Integral with hyperbolic functions I need to compute: 
$$ \int_{x^2+y^2=1} \frac{\sinh(x)dy- \sin(y)dx}{\cosh(x)-\cos(y)}$$ where the circle $x^2 + y^2 = 1$ is oriented anticlockwise. So, can somebody show me how? I found the antiderivative (which is equal to $2\arctan [\coth(\frac{x}{2}) \cdot \tan(\frac{y}{2})])$, but it's not defined for line $x=0 $ and line $y=0$. So I guess we need some tricky substitution here, but I have no idea. Please, may somebody help?

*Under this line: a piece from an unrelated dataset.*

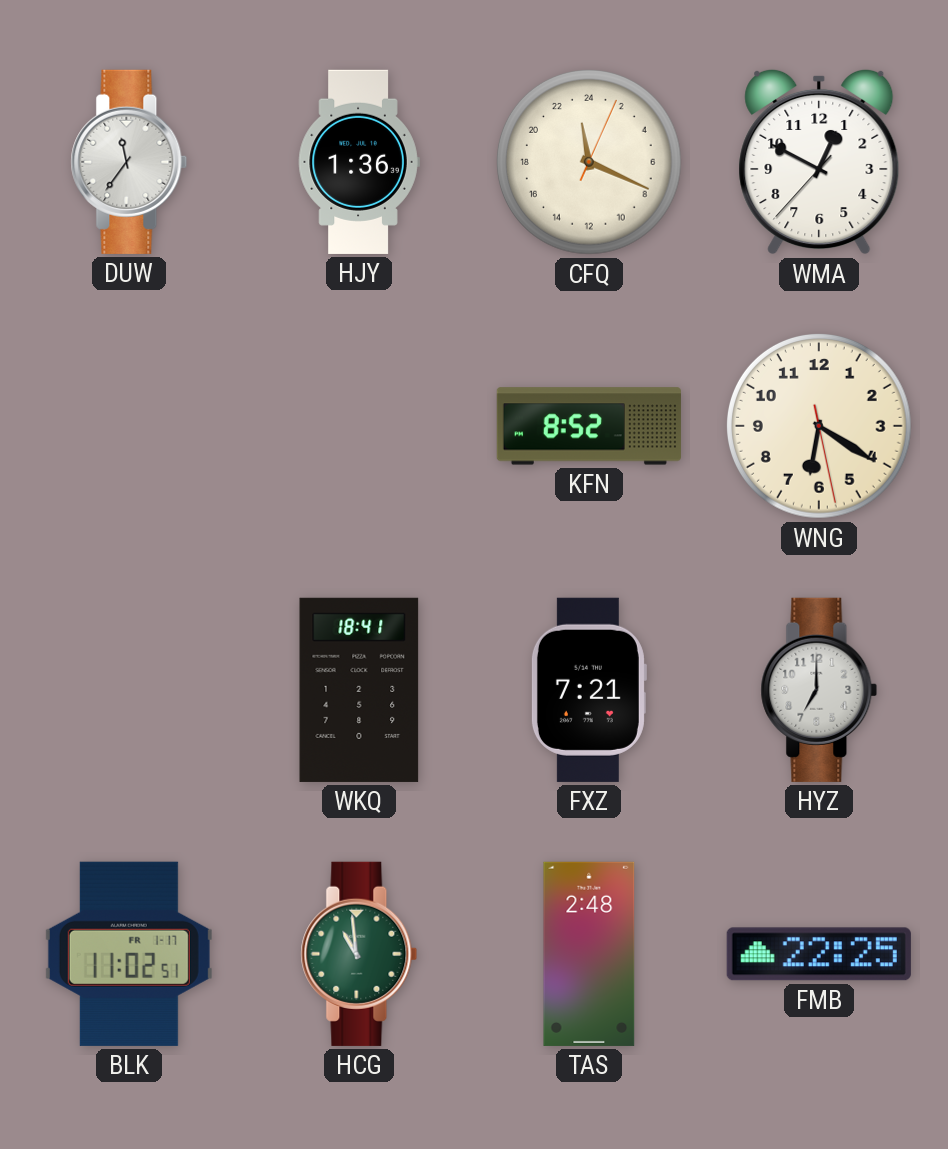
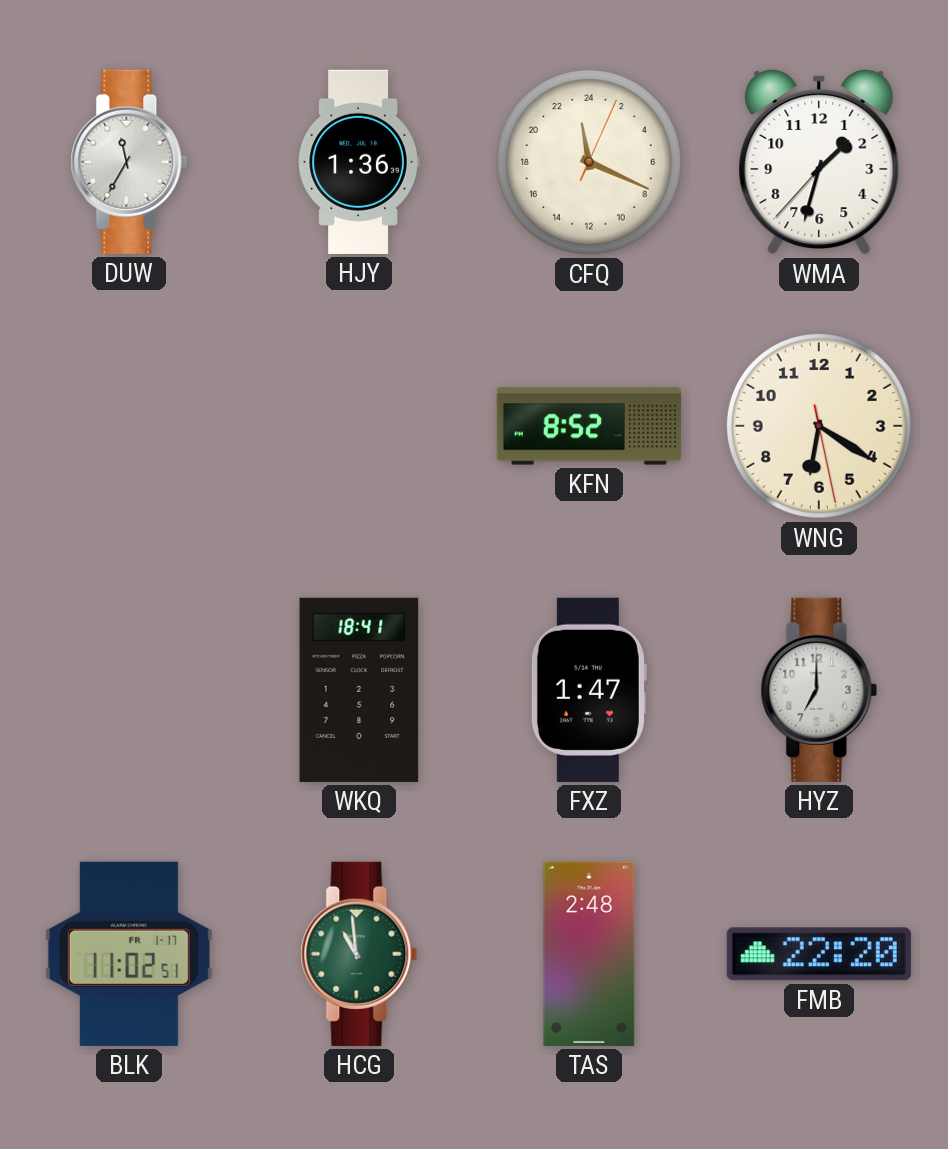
DUW: 11:36 -> 11:35
WMA: 12:49 -> 1:32
FXZ: 7:21 -> 1:47
FMB: 22:25 -> 22:20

 A: But you are almost there! 
Take your antiderivative
$$ F(x,y)=2\arctan\left(\coth\frac{x}{2}\cdot\tan\frac{y}{2}\right)$$
and compute its value at some point of the unit circle. For example, let us take the point $A_+=(0^+,-1)$. The argument $g(x,y)=\coth\frac{x}{2}\cdot\tan\frac{y}{2}$ then tends to $-\infty$, we can fix $F(A_+)$ to be e.g. $-2\cdot\frac{\pi}{2}$ and define $\arctan$ as function with values in $\left(-\frac{\pi}{2},\frac{\pi}{2}\right)$. 

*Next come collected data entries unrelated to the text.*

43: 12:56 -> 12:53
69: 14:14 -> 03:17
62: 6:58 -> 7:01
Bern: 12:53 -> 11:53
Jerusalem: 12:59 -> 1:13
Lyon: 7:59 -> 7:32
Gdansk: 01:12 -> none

Next move counterclockwise requiring that $F(x,y)$ varies continuously. Note that since $y\in[-1,1]$, $\tan\frac{y}{2}$ is never infinite and we have to care only about $\coth\frac{x}{2}$. We will not encounter any problems, however, until we reach the point $B_+=(0^+,1)$ where $g\rightarrow +\infty$ and $F(B_+)=2\cdot\frac{\pi}{2}$. Hence the integral over the corresponding half of unit circle is $F(B_+)-F(A_+)=2\pi$.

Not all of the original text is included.